“Troppa carne al fuoco”: l’allarme è stato lanciato dal “Corriere della Sera” a proposito delle annunciate riforme sul presidenzialismo, l’autonomia regionale, la giustizia. Si rischia l’ingorgo istituzionale e una minore attenzione ai problemi urgenti (secondo La Stampa c’è ritardo nell’intervento sulle accise, con un rialzo dei prezzi della benzina).

Sul presidenzialismo il leader di Azione Carlo Calenda ha precisato che i Centristi sono disponibili all’intesa con la maggioranza per l’elezione diretta del Presidente del Consiglio, ma non del Capo dello Stato, che deve mantenere la sua funzione costituzionale di garante della Repubblica. Una prospettiva rovesciata rispetto alla linea del Governo, ma senza il Terzo Polo non c’è maggioranza nelle Camere per riforme istituzionali.

Più facile l’intesa sulla Giustizia: la proposta “garantista” del ministro Nordio vede favorevole Matteo Renzi, ma si preannuncia un’opposizione durissima (con l’ostruzionismo) di Pd e M5S, che temono la perdita di ruolo delle Procure, a vantaggio dei fenomeni corruttivi.

In alto mare è invece la proposta sulle autonomie regionali del ministro leghista Calderoli: continua incessante la rivolta del Sud, ove sindaci e governatori vi vedono uno strapotere delle Regioni del Nord a scapito del già debole Mezzogiorno. Le opposizioni, su questo unite, considerano messa a rischio l’unità nazionale col dare poteri diversificati alle Regioni su temi essenziali, dalla scuola alla politica energetica (secondo il Veneto anche la politica estera).

Fratelli d’Italia vuole modifiche, ma la Lega mette sullo stesso piano il sì a presidenzialismo e autonomie, con l’ipotesi che l’intero processo riformatore si fermi. Non va dimenticato che Salvini è contestato sul ruolo del Nord dai “suoi”: Umberto Bossi ha formato un gruppo autonomo, i Governatori Zaia, Fedriga, Fontana sono sul piede di guerra. Nel complesso un quadro politico frastagliato, che per ora non lascia intravvedere una via concreta per un iter parlamentare positivo, nonostante l’impegno riaffermato da Palazzo Chigi.

La Meloni intanto prosegue nei suoi incontri istituzionali: è stata in visita privata da Papa Francesco e ha avuto un nuovo colloquio politico con la presidente della UE, Ursula Von der Leyen. In precedenza aveva visto il Presidente dei Popolari europei, il tedesco Weber.
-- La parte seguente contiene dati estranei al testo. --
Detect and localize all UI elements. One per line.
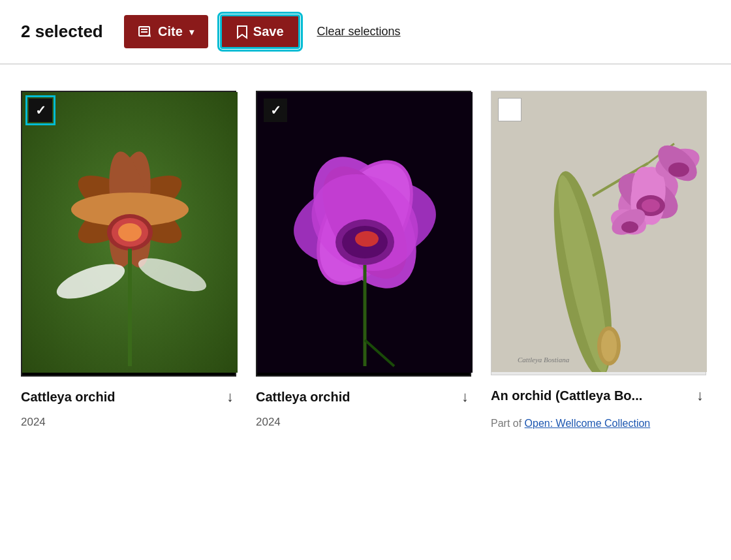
card-checkbox-2[interactable]: ✓: [264, 99, 287, 122]
card-title-row: Cattleya orchid ↓: [21, 386, 236, 408]
toolbar: 2 selected Cite ▾ Save Clear selections: [0, 0, 731, 65]
save-bookmark-icon: [236, 25, 248, 39]
svg-point-31: [601, 330, 617, 362]
checkmark-icon: ✓: [270, 104, 281, 117]
card-image-container: ✓: [21, 91, 236, 377]
svg-point-11: [118, 223, 142, 241]
save-button[interactable]: Save: [220, 14, 300, 49]
svg-point-24: [355, 231, 379, 247]
card-checkbox-3[interactable]: [498, 98, 521, 121]
part-of-prefix: Part of: [491, 418, 525, 429]
card-item: Cattleya Bostiana An orchid (Cattleya Bo…: [491, 91, 706, 431]
card-title-row: An orchid (Cattleya Bo... ↓: [491, 384, 706, 407]
cite-label: Cite: [158, 24, 183, 39]
clear-selections-button[interactable]: Clear selections: [317, 25, 401, 39]
card-item: ✓: [21, 91, 236, 429]
svg-point-45: [621, 221, 638, 233]
card-image-2: [257, 92, 473, 373]
gallery: ✓: [0, 65, 731, 458]
checkmark-icon: ✓: [35, 104, 46, 117]
download-icon[interactable]: ↓: [459, 386, 471, 408]
card-year: 2024: [21, 416, 236, 429]
download-icon[interactable]: ↓: [224, 386, 236, 408]
checkbox-box[interactable]: [498, 98, 521, 121]
svg-text:Cattleya Bostiana: Cattleya Bostiana: [518, 356, 570, 364]
svg-point-42: [668, 163, 689, 177]
svg-point-39: [642, 199, 660, 212]
chevron-down-icon: ▾: [189, 27, 194, 37]
checkbox-box[interactable]: ✓: [264, 99, 287, 122]
card-title: Cattleya orchid: [256, 388, 350, 405]
card-part-of: Part of Open: Wellcome Collection: [491, 416, 706, 431]
card-year: 2024: [256, 416, 471, 429]
card-title: An orchid (Cattleya Bo...: [491, 387, 642, 404]
card-checkbox-1[interactable]: ✓: [29, 99, 52, 122]
card-image-1: [22, 92, 238, 373]
card-body-3: An orchid (Cattleya Bo... ↓ Part of Open…: [491, 375, 706, 431]
selected-count: 2 selected: [21, 22, 112, 42]
checkbox-box[interactable]: ✓: [29, 99, 52, 122]
download-icon[interactable]: ↓: [694, 384, 706, 407]
wellcome-collection-link[interactable]: Open: Wellcome Collection: [525, 418, 651, 429]
cite-icon: [138, 25, 153, 39]
card-image-container: Cattleya Bostiana: [491, 91, 706, 375]
save-label: Save: [253, 24, 284, 39]
card-body-2: Cattleya orchid ↓ 2024: [256, 377, 471, 429]
card-title: Cattleya orchid: [21, 388, 115, 405]
card-title-row: Cattleya orchid ↓: [256, 386, 471, 408]
card-item: ✓: [256, 91, 471, 429]
cite-button[interactable]: Cite ▾: [124, 15, 208, 48]
card-image-3: Cattleya Bostiana: [491, 91, 707, 372]
card-image-container: ✓: [256, 91, 471, 377]
card-body-1: Cattleya orchid ↓ 2024: [21, 377, 236, 429]
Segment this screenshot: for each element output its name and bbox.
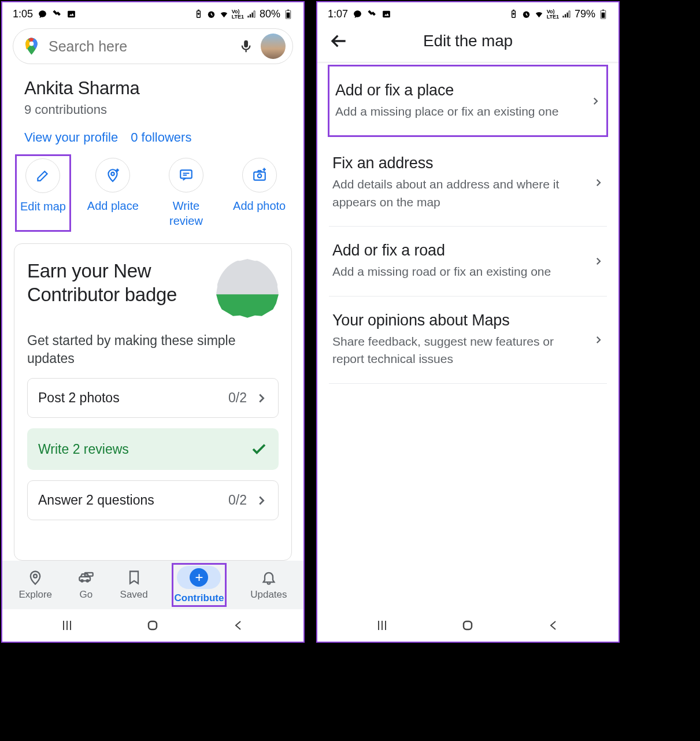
edit-map-button[interactable]: Edit map: [20, 158, 66, 214]
nav-label: Go: [79, 589, 92, 601]
option-title: Your opinions about Maps: [332, 312, 585, 329]
home-icon[interactable]: [461, 618, 475, 632]
chevron-right-icon: [593, 256, 603, 266]
app-bar: Edit the map: [317, 24, 618, 62]
appbar-title: Edit the map: [317, 32, 618, 50]
google-maps-logo-icon: [21, 36, 42, 57]
nav-saved[interactable]: Saved: [120, 569, 148, 601]
chevron-right-icon: [255, 494, 268, 507]
back-icon[interactable]: [547, 618, 561, 632]
status-bar: 1:07 Vo)LTE1 79%: [317, 2, 618, 24]
recents-icon[interactable]: [375, 618, 389, 632]
check-icon: [250, 440, 268, 458]
nav-contribute[interactable]: + Contribute: [175, 566, 224, 604]
system-nav: [2, 609, 303, 642]
badge-icon: [216, 259, 279, 321]
view-profile-link[interactable]: View your profile: [24, 130, 118, 145]
add-photo-button[interactable]: Add photo: [232, 158, 286, 228]
back-icon[interactable]: [232, 618, 246, 632]
write-review-button[interactable]: Write review: [160, 158, 213, 228]
alarm-icon: [206, 9, 216, 19]
wifi-icon: [219, 9, 229, 19]
bottom-nav: Explore Go Saved + Contribute Updates: [2, 561, 303, 609]
bookmark-icon: [126, 569, 142, 586]
battery-saver-icon: [509, 9, 518, 19]
battery-percent: 80%: [260, 8, 280, 20]
signal-icon: [247, 9, 257, 19]
battery-saver-icon: [194, 9, 203, 19]
image-icon: [382, 9, 391, 19]
task-label: Answer 2 questions: [38, 492, 228, 508]
svg-rect-4: [287, 13, 290, 18]
svg-rect-18: [383, 11, 390, 17]
user-name: Ankita Sharma: [24, 78, 282, 99]
task-status: 0/2: [228, 492, 247, 508]
nav-updates[interactable]: Updates: [250, 569, 287, 601]
edit-options-list: Add or fix a place Add a missing place o…: [317, 62, 618, 384]
profile-avatar[interactable]: [261, 34, 286, 59]
option-add-fix-road[interactable]: Add or fix a road Add a missing road or …: [329, 227, 607, 296]
nav-explore[interactable]: Explore: [18, 569, 52, 601]
highlight-edit-map: Edit map: [15, 154, 71, 232]
task-label: Post 2 photos: [38, 390, 228, 406]
followers-link[interactable]: 0 followers: [131, 130, 191, 145]
svg-rect-9: [180, 170, 192, 178]
nav-go[interactable]: Go: [78, 569, 94, 601]
home-icon[interactable]: [146, 618, 160, 632]
option-subtitle: Add a missing road or fix an existing on…: [332, 263, 585, 280]
car-icon: [78, 569, 94, 586]
action-label: Edit map: [20, 199, 66, 214]
wifi-icon: [534, 9, 544, 19]
nav-label: Contribute: [175, 592, 224, 604]
task-status: 0/2: [228, 390, 247, 406]
option-subtitle: Share feedback, suggest new features or …: [332, 333, 585, 368]
alarm-icon: [521, 9, 531, 19]
option-subtitle: Add details about an address and where i…: [332, 176, 585, 211]
task-post-photos[interactable]: Post 2 photos 0/2: [27, 378, 279, 418]
review-icon: [169, 158, 203, 192]
svg-point-12: [34, 575, 37, 578]
contribution-count: 9 contributions: [24, 102, 282, 117]
option-title: Add or fix a place: [335, 81, 582, 99]
task-answer-questions[interactable]: Answer 2 questions 0/2: [27, 480, 279, 520]
task-write-reviews[interactable]: Write 2 reviews: [27, 428, 279, 470]
missed-call-icon: [367, 9, 377, 19]
contribute-screen: 1:05 Vo)LTE1 80% Ankita Sharma 9 contrib…: [1, 1, 305, 643]
battery-icon: [598, 9, 608, 19]
nav-label: Updates: [250, 589, 287, 601]
recents-icon[interactable]: [60, 618, 74, 632]
action-label: Add place: [87, 198, 139, 213]
image-icon: [66, 9, 76, 19]
search-input[interactable]: [49, 38, 231, 55]
option-add-fix-place[interactable]: Add or fix a place Add a missing place o…: [332, 66, 604, 135]
option-subtitle: Add a missing place or fix an existing o…: [335, 103, 582, 120]
svg-rect-24: [464, 621, 472, 629]
microphone-icon[interactable]: [238, 38, 254, 54]
plus-icon: +: [177, 566, 221, 589]
action-label: Write review: [160, 198, 213, 228]
battery-icon: [283, 9, 293, 19]
svg-rect-0: [68, 11, 75, 17]
pin-icon: [27, 569, 43, 586]
svg-rect-5: [287, 10, 289, 10]
chat-icon: [353, 9, 362, 19]
svg-point-11: [257, 174, 261, 178]
svg-point-8: [112, 172, 114, 175]
contributor-badge-card: Earn your New Contributor badge Get star…: [14, 243, 292, 561]
card-title: Earn your New Contributor badge: [27, 259, 207, 307]
option-fix-address[interactable]: Fix an address Add details about an addr…: [329, 139, 607, 227]
nav-label: Explore: [18, 589, 52, 601]
system-nav: [317, 609, 618, 642]
volte-icon: Vo)LTE1: [547, 9, 559, 18]
search-bar[interactable]: [13, 28, 293, 64]
pin-plus-icon: [95, 158, 130, 192]
pencil-icon: [25, 158, 60, 193]
add-place-button[interactable]: Add place: [86, 158, 140, 228]
option-opinions[interactable]: Your opinions about Maps Share feedback,…: [329, 297, 607, 384]
svg-point-15: [86, 580, 88, 582]
volte-icon: Vo)LTE1: [232, 9, 244, 18]
edit-map-screen: 1:07 Vo)LTE1 79% Edit the map Add or fix…: [316, 1, 620, 643]
missed-call-icon: [52, 9, 62, 19]
svg-rect-23: [602, 10, 604, 10]
card-subtitle: Get started by making these simple updat…: [27, 332, 279, 368]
Continua la politica del doppio binario: richiesta alla UE di misure sollecite, a cominciare dai migranti (su cui frenano i Paesi “sovranisti”, buona ultima la Svezia ora governata da un Governo di destra); impegno politico per cambiare la “geografia” di Bruxelles. Con Weber si è prospettato il superamento della maggioranza Ursula a Bruxelles (che racchiude Popolari, Liberali, Socialisti) per giungere nelle elezioni del prossimo anno a un’intesa Popolari-Conservatori. Ovvero un ribaltone.
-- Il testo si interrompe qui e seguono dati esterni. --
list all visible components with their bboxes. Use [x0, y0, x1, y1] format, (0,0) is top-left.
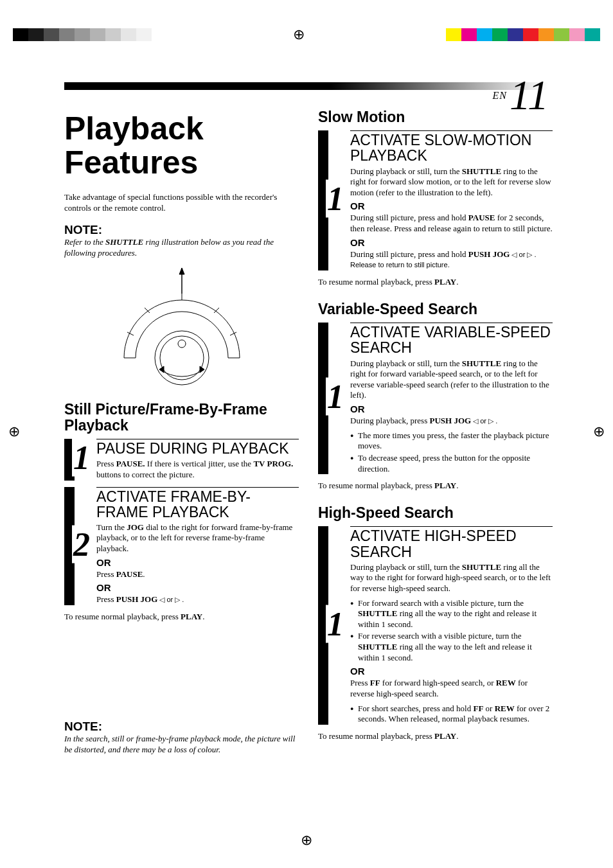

Il Governo ha certamente il diritto di muoversi sulla politica estera indicata in campagna elettorale, ma non può ignorare che questa attività può entrare in contrasto, a Bruxelles, con gli obiettivi che oggi intende ottenere, tra cui la modifica del Piano di Ripresa e Resilienza e una politica moderata della BCE sui tassi d’interesse e l’acquisto di titoli di Stato (è stato il ministro della Difesa Crosetto a paventare gravi danni per l’Italia dalle scelte europee).

In questo scenario politico monopolizzato dalla politica estera e dalle riforme istituzionali è minore l’attenzione per le elezioni regionali, tra un mese, in Lombardia e Lazio, con 15 milioni di persone coinvolte. A Roma il candidato Pd ha rivolto un disperato appello ai Grillini, per un’intesa in zona Cesarini; ma Conte ha confermato la sua strategia: il nemico da battere è il Pd, nessun accordo. A Milano le novità possono venire dalla Lega: il gruppo scissionista di Bossi è tentato di abbandonare il presidente Fontana per salire sul carro di Letizia Moratti, candidata centrista di Azione-Italia viva, outsider della competizione.

Le regionali faranno probabilmente slittare le primarie del Pd al 26 febbraio; in piena campagna congressuale la candidata verde-radicale, Elly Schlein, ha proposto – come il M5S – le votazioni on-line, suscitando la protesta degli altri candidati, che difendono il voto ai gazebo. Nonostante la sconfitta alle politiche non c’è pace per l’opposizione.